Among the lines below, tally those holding the string "messaging" and give the total only.

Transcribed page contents
================

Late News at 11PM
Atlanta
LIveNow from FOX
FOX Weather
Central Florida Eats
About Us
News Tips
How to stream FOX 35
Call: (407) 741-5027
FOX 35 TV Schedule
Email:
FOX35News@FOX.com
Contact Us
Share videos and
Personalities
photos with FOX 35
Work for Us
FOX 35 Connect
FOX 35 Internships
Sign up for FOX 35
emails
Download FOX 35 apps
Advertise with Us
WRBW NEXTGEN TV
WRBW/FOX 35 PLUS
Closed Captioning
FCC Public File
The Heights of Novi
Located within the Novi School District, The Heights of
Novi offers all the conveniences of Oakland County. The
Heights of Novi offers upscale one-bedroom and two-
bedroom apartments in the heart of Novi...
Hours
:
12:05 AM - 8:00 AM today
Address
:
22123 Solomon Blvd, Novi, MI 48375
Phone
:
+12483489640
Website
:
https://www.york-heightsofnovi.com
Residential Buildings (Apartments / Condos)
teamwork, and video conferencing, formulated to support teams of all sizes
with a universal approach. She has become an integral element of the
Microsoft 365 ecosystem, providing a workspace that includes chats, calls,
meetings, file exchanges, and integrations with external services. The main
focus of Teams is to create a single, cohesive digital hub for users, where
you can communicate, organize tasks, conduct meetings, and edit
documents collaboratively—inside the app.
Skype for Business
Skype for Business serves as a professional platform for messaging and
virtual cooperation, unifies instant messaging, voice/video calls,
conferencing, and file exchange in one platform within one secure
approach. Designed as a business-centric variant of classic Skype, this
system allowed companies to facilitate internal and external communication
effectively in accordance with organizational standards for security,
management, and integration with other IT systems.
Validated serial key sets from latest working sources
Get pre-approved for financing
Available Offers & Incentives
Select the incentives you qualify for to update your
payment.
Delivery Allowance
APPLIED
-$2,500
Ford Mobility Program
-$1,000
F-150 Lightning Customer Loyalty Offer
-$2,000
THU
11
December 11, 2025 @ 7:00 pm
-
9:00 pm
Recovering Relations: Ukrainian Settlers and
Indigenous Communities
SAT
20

================

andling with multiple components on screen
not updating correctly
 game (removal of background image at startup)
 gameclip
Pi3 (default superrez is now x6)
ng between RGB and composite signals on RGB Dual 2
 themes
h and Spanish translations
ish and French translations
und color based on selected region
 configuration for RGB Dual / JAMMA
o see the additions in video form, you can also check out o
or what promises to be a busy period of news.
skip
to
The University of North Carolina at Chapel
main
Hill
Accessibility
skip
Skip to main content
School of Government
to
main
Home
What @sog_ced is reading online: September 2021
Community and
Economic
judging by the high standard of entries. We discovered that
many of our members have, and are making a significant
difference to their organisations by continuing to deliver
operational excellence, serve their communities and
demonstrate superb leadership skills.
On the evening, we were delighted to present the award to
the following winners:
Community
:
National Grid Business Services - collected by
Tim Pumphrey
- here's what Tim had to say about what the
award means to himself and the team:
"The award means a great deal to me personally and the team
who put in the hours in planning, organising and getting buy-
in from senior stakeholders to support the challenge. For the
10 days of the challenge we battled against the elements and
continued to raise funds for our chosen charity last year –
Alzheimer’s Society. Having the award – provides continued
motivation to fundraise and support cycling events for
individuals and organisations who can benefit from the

================

YOUR SOLUTION: 2